──────── Exercise material ────────

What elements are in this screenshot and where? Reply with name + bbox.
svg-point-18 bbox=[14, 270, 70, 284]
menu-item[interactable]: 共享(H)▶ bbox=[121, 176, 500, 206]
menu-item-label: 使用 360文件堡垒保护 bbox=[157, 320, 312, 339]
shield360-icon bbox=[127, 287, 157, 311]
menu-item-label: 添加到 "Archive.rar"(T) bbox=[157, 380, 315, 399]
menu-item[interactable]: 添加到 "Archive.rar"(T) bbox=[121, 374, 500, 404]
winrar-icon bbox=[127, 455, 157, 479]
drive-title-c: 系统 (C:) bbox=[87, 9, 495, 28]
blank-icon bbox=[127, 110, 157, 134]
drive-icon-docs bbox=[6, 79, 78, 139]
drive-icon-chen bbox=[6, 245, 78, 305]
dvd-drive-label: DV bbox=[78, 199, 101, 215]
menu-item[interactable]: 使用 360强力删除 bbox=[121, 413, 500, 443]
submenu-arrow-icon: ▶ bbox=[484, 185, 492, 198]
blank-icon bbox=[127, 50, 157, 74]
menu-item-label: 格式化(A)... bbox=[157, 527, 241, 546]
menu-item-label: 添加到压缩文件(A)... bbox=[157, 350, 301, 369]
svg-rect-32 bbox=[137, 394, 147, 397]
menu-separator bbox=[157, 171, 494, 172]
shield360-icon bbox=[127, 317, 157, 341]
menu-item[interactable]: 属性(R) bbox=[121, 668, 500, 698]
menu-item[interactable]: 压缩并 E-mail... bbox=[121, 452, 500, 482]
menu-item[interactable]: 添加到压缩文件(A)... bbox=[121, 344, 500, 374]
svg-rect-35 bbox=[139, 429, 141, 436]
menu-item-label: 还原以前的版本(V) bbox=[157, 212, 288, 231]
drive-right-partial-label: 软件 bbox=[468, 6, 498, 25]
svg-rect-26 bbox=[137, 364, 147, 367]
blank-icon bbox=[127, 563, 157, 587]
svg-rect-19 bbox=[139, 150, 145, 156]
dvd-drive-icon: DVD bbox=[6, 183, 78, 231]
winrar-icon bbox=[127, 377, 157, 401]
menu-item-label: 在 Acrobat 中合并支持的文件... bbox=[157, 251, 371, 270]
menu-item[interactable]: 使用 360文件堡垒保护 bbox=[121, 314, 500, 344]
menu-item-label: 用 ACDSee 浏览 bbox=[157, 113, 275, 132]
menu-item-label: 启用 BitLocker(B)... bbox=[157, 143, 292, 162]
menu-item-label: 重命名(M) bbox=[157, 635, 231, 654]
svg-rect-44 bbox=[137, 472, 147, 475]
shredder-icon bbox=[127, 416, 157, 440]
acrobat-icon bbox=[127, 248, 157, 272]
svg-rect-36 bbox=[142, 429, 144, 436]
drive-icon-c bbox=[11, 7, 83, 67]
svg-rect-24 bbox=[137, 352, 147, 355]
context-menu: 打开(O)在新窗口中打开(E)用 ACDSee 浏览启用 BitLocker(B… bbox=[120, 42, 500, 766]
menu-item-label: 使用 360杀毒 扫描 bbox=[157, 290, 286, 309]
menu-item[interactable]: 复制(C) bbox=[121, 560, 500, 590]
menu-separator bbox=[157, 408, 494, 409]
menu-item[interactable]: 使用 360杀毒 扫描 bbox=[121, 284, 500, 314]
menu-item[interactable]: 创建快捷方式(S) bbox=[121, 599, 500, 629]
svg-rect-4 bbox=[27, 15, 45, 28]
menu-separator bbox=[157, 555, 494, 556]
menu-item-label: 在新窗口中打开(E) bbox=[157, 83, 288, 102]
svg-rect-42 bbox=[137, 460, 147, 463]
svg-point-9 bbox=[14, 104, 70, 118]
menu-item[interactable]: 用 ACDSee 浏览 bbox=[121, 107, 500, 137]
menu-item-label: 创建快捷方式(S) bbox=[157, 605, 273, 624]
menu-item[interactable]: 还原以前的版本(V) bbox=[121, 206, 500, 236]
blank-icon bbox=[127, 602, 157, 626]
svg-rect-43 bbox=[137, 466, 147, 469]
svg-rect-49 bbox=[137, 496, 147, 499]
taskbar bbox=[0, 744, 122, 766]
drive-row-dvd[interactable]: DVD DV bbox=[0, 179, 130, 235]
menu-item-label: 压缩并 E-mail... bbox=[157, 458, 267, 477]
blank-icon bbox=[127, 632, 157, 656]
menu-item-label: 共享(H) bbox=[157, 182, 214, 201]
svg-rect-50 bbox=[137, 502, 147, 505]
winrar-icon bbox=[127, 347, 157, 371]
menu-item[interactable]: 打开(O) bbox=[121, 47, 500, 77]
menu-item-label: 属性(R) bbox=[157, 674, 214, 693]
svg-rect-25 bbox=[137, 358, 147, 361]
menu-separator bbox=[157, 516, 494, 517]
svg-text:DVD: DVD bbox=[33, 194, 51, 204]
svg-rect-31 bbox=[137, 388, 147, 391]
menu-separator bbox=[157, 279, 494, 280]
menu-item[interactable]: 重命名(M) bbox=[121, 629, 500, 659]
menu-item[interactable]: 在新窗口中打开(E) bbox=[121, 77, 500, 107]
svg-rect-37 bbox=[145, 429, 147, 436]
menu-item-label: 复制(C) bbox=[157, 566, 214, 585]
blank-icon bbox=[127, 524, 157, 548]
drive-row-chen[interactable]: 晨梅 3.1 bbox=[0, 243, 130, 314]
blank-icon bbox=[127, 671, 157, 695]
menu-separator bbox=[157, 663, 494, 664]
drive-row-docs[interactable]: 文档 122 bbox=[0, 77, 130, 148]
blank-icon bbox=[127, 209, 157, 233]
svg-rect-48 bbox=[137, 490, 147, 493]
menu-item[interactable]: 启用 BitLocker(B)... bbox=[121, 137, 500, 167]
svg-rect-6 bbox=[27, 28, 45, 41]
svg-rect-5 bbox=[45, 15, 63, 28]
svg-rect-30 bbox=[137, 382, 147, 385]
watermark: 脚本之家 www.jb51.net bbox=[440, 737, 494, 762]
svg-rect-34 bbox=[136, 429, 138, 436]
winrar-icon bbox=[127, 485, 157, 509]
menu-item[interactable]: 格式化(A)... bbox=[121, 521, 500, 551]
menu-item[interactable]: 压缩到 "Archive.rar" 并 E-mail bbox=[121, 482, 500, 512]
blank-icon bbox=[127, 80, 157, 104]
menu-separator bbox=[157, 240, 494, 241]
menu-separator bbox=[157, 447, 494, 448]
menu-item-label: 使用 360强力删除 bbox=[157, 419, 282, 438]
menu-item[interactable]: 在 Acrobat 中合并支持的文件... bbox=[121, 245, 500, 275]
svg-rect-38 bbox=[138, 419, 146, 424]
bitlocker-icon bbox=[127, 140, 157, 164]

────────

**Exercise description:**
Give the data again, exactly.

**Answer to the exercise:**
What elements are in this screenshot and where? Reply with name + bbox.
svg-point-18 bbox=[14, 270, 70, 284]
menu-item[interactable]: 共享(H)▶ bbox=[121, 176, 500, 206]
menu-item-label: 使用 360文件堡垒保护 bbox=[157, 320, 312, 339]
shield360-icon bbox=[127, 287, 157, 311]
menu-item-label: 添加到 "Archive.rar"(T) bbox=[157, 380, 315, 399]
menu-item[interactable]: 添加到 "Archive.rar"(T) bbox=[121, 374, 500, 404]
winrar-icon bbox=[127, 455, 157, 479]
drive-title-c: 系统 (C:) bbox=[87, 9, 495, 28]
blank-icon bbox=[127, 110, 157, 134]
drive-icon-docs bbox=[6, 79, 78, 139]
drive-icon-chen bbox=[6, 245, 78, 305]
dvd-drive-label: DV bbox=[78, 199, 101, 215]
menu-item[interactable]: 使用 360强力删除 bbox=[121, 413, 500, 443]
submenu-arrow-icon: ▶ bbox=[484, 185, 492, 198]
blank-icon bbox=[127, 50, 157, 74]
menu-item-label: 格式化(A)... bbox=[157, 527, 241, 546]
menu-item-label: 添加到压缩文件(A)... bbox=[157, 350, 301, 369]
svg-rect-32 bbox=[137, 394, 147, 397]
menu-separator bbox=[157, 171, 494, 172]
shield360-icon bbox=[127, 317, 157, 341]
menu-item[interactable]: 属性(R) bbox=[121, 668, 500, 698]
menu-item[interactable]: 压缩并 E-mail... bbox=[121, 452, 500, 482]
menu-item[interactable]: 添加到压缩文件(A)... bbox=[121, 344, 500, 374]
svg-rect-35 bbox=[139, 429, 141, 436]
menu-item-label: 还原以前的版本(V) bbox=[157, 212, 288, 231]
drive-right-partial-label: 软件 bbox=[468, 6, 498, 25]
svg-rect-26 bbox=[137, 364, 147, 367]
blank-icon bbox=[127, 563, 157, 587]
svg-rect-19 bbox=[139, 150, 145, 156]
dvd-drive-icon: DVD bbox=[6, 183, 78, 231]
winrar-icon bbox=[127, 377, 157, 401]
menu-item-label: 在 Acrobat 中合并支持的文件... bbox=[157, 251, 371, 270]
menu-item[interactable]: 使用 360文件堡垒保护 bbox=[121, 314, 500, 344]
menu-item-label: 用 ACDSee 浏览 bbox=[157, 113, 275, 132]
menu-item-label: 启用 BitLocker(B)... bbox=[157, 143, 292, 162]
menu-item-label: 重命名(M) bbox=[157, 635, 231, 654]
svg-rect-44 bbox=[137, 472, 147, 475]
shredder-icon bbox=[127, 416, 157, 440]
acrobat-icon bbox=[127, 248, 157, 272]
svg-rect-36 bbox=[142, 429, 144, 436]
drive-icon-c bbox=[11, 7, 83, 67]
svg-rect-24 bbox=[137, 352, 147, 355]
context-menu: 打开(O)在新窗口中打开(E)用 ACDSee 浏览启用 BitLocker(B… bbox=[120, 42, 500, 766]
menu-item-label: 使用 360杀毒 扫描 bbox=[157, 290, 286, 309]
menu-item[interactable]: 复制(C) bbox=[121, 560, 500, 590]
menu-separator bbox=[157, 408, 494, 409]
menu-item[interactable]: 使用 360杀毒 扫描 bbox=[121, 284, 500, 314]
menu-item[interactable]: 创建快捷方式(S) bbox=[121, 599, 500, 629]
svg-rect-4 bbox=[27, 15, 45, 28]
menu-separator bbox=[157, 555, 494, 556]
menu-item-label: 在新窗口中打开(E) bbox=[157, 83, 288, 102]
svg-rect-42 bbox=[137, 460, 147, 463]
svg-point-9 bbox=[14, 104, 70, 118]
menu-item[interactable]: 用 ACDSee 浏览 bbox=[121, 107, 500, 137]
menu-item-label: 创建快捷方式(S) bbox=[157, 605, 273, 624]
menu-item[interactable]: 还原以前的版本(V) bbox=[121, 206, 500, 236]
blank-icon bbox=[127, 602, 157, 626]
svg-rect-43 bbox=[137, 466, 147, 469]
svg-rect-49 bbox=[137, 496, 147, 499]
taskbar bbox=[0, 744, 122, 766]
drive-row-dvd[interactable]: DVD DV bbox=[0, 179, 130, 235]
menu-item-label: 压缩并 E-mail... bbox=[157, 458, 267, 477]
blank-icon bbox=[127, 632, 157, 656]
menu-item-label: 共享(H) bbox=[157, 182, 214, 201]
svg-rect-50 bbox=[137, 502, 147, 505]
winrar-icon bbox=[127, 347, 157, 371]
menu-item[interactable]: 打开(O) bbox=[121, 47, 500, 77]
menu-item-label: 属性(R) bbox=[157, 674, 214, 693]
svg-rect-25 bbox=[137, 358, 147, 361]
menu-separator bbox=[157, 516, 494, 517]
svg-text:DVD: DVD bbox=[33, 194, 51, 204]
svg-rect-31 bbox=[137, 388, 147, 391]
menu-separator bbox=[157, 279, 494, 280]
menu-item[interactable]: 重命名(M) bbox=[121, 629, 500, 659]
menu-item[interactable]: 在新窗口中打开(E) bbox=[121, 77, 500, 107]
svg-rect-37 bbox=[145, 429, 147, 436]
menu-item-label: 复制(C) bbox=[157, 566, 214, 585]
blank-icon bbox=[127, 524, 157, 548]
drive-row-chen[interactable]: 晨梅 3.1 bbox=[0, 243, 130, 314]
blank-icon bbox=[127, 671, 157, 695]
menu-separator bbox=[157, 663, 494, 664]
drive-row-docs[interactable]: 文档 122 bbox=[0, 77, 130, 148]
blank-icon bbox=[127, 209, 157, 233]
svg-rect-48 bbox=[137, 490, 147, 493]
menu-item[interactable]: 启用 BitLocker(B)... bbox=[121, 137, 500, 167]
svg-rect-6 bbox=[27, 28, 45, 41]
svg-rect-5 bbox=[45, 15, 63, 28]
svg-rect-30 bbox=[137, 382, 147, 385]
watermark: 脚本之家 www.jb51.net bbox=[440, 737, 494, 762]
svg-rect-34 bbox=[136, 429, 138, 436]
winrar-icon bbox=[127, 485, 157, 509]
menu-item[interactable]: 格式化(A)... bbox=[121, 521, 500, 551]
menu-item[interactable]: 压缩到 "Archive.rar" 并 E-mail bbox=[121, 482, 500, 512]
blank-icon bbox=[127, 80, 157, 104]
menu-separator bbox=[157, 240, 494, 241]
menu-separator bbox=[157, 447, 494, 448]
menu-item-label: 使用 360强力删除 bbox=[157, 419, 282, 438]
menu-item[interactable]: 在 Acrobat 中合并支持的文件... bbox=[121, 245, 500, 275]
svg-rect-38 bbox=[138, 419, 146, 424]
bitlocker-icon bbox=[127, 140, 157, 164]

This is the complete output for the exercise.